I’m been using these tools to analyze my DNA matches. I’ve contacted several cousins and have a large pool of matches where I have determined our MRCA (most recent common ancestor). I also have tested my mother, so I can eliminate any matches on the maternal side. That will help to focus on my paternal side with the southern roots.
My mother’s ancestors immigrated in the mid 1800s from England and Denmark and came straight to Utah. In all of my DNA analysis, I’ve only found one instance of a cousin who received DNA from both sides of my family. This will greatly help in narrowing down matches.
Step 1: Examine your family tree and think about which brick wall could be overcome with DNA evidence
Since my southern paternal lines contain the brick walls, I looked over that half of my fan chart. Autosomal DNA can be used to identify and determine family relationships for about 6-8 generations. Four brick wall ancestral couples fell within that range, so I knew I could use any of them for a research project. The following screenshot of my fan chart on FamilySearch shows the 7th generation with four blanks where my ancestors should be!

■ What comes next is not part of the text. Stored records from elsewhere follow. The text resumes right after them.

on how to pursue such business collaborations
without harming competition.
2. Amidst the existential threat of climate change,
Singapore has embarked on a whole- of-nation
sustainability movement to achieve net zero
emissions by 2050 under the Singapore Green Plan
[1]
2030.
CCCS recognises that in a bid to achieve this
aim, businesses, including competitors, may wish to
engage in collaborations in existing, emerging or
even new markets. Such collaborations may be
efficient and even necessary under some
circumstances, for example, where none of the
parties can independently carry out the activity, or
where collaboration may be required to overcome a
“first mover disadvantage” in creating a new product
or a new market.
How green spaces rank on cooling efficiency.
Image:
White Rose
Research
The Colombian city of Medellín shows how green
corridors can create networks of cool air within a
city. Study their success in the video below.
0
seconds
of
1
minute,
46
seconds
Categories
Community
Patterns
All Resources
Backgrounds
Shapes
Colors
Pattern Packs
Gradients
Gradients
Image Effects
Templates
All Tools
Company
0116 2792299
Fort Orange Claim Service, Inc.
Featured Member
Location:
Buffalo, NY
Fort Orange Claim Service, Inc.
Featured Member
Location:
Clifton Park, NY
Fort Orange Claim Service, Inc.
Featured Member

Step 2: Choose an ancestor or ancestral couple to research using DNA evidence
I settled on a research question that provided the initial impetus to do autosomal DNA testing. Several years ago I was researching my 3rd great grandmother, Rachel Cox. She married Hickman Monroe Shults in 1848 in Navarro County, Texas. I had the marriage record and the couple in the 1850 census. What I didn’t have was any document stating her father. She died before the 1880 census enumeration, so no clues about parent birthplaces. No death certificate was required in Texas at the time so no listing of parent names.
Rachel’s oldest son is my direct line ancestor, William Henderson Shults. He died young, at the age of 36 and his descendants didn’t leave any hints as to his Cox ancestry. Several Cox men were present in Navarro County, Texas, in the 1840’s and I researched each of them. I finally settled on Benjamin Cox as the most likely candidate. I contacted another Cox researcher through online forums and she suggested I take an Autosomal DNA test to see if I matched with her and another proven Benjamin Cox descendant.

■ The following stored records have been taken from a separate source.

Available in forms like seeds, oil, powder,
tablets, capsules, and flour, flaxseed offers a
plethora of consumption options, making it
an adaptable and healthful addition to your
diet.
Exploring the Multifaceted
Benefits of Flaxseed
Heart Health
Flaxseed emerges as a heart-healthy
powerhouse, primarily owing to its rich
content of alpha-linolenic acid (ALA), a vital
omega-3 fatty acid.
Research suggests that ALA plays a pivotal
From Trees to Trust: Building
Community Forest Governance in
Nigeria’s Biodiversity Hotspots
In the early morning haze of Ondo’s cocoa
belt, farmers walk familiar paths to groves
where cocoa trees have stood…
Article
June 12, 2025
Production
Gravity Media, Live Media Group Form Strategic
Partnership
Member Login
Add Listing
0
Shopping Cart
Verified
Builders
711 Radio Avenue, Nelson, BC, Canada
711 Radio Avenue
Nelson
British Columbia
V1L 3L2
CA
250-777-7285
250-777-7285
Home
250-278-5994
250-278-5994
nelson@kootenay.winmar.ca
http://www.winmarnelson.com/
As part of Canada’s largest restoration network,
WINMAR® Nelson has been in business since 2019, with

I took the test, uploaded to GEDMatch and discovered that we did match on two segments. Unfortunately, the other descendant chose not to upload to GEDMatch so we couldn’t see if we matched on the same segments. I moved on to other research projects, but occasionally thought about revisiting the case of Rachel and Benjamin Cox.
When Ancestry DNA introduced the new tool, Thrulines, I did some exploring and saw that there were multiple descendants of Benjamin and Rachel Cox who supposedly matched my DNA. I decided it was time to put the Research Like a Pro method to the test and use it along with DNA to finally prove or disprove my hypothesis.

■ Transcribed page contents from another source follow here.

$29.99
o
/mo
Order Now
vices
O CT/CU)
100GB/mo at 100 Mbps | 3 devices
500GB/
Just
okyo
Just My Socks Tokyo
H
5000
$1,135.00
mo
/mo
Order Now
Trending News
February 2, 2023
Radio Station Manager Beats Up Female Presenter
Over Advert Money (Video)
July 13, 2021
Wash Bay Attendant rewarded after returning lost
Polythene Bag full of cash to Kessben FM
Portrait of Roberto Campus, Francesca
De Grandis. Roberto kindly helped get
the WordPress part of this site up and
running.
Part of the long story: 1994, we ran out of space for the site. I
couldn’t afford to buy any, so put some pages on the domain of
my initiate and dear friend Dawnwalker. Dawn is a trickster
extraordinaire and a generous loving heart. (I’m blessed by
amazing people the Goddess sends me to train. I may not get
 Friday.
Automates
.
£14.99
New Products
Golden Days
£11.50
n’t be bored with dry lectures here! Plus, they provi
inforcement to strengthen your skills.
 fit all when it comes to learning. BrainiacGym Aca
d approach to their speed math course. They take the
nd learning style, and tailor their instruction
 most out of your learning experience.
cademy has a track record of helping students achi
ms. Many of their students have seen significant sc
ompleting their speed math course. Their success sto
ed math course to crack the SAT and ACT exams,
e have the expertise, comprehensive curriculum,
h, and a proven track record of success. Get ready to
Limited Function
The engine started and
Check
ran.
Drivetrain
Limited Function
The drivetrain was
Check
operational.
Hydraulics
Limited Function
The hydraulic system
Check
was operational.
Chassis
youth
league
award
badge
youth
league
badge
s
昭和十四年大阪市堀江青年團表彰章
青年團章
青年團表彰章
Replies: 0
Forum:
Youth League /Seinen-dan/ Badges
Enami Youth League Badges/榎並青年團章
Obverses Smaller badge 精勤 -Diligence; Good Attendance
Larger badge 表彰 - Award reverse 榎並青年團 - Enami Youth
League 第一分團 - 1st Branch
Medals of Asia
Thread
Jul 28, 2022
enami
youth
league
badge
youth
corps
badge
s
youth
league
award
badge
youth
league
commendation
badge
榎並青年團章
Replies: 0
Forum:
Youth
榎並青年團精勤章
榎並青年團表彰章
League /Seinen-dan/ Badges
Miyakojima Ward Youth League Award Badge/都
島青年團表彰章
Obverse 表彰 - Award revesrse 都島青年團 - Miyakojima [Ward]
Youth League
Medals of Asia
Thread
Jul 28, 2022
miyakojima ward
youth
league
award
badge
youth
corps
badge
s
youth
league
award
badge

Step 3: Write a research objective
A research objective serves to focus your research. It includes key identifiers for the individuals researched and guides the research. In this case, I’ve done a lot of traditional research and will be analyzing the evidence I’ve accumulated as well as the DNA evidence.
The objective of this research project is to prove Benjamin Cox as the father of Rachel Cox through DNA evidence and traditional genealogy research. Benjamin Cox was born about 1791 in Ohio and died between 1870 and 1880 in Bell County, Texas. Rachel Cox was born about 1828 in Indiana and died between 1870 and 1880 in Falls County, Texas. Rachel married Hickman Monroe Shults on 4 July 1848 in Navarro County, Texas.
I’m excited to move forward with this project. I’m not going to hop around in my DNA results anymore, instead I’m going to focus on this objective and see if I can make progress on this brick wall! Stay tuned as I write about each step in my project.
Best of luck in all your genealogical endeavors!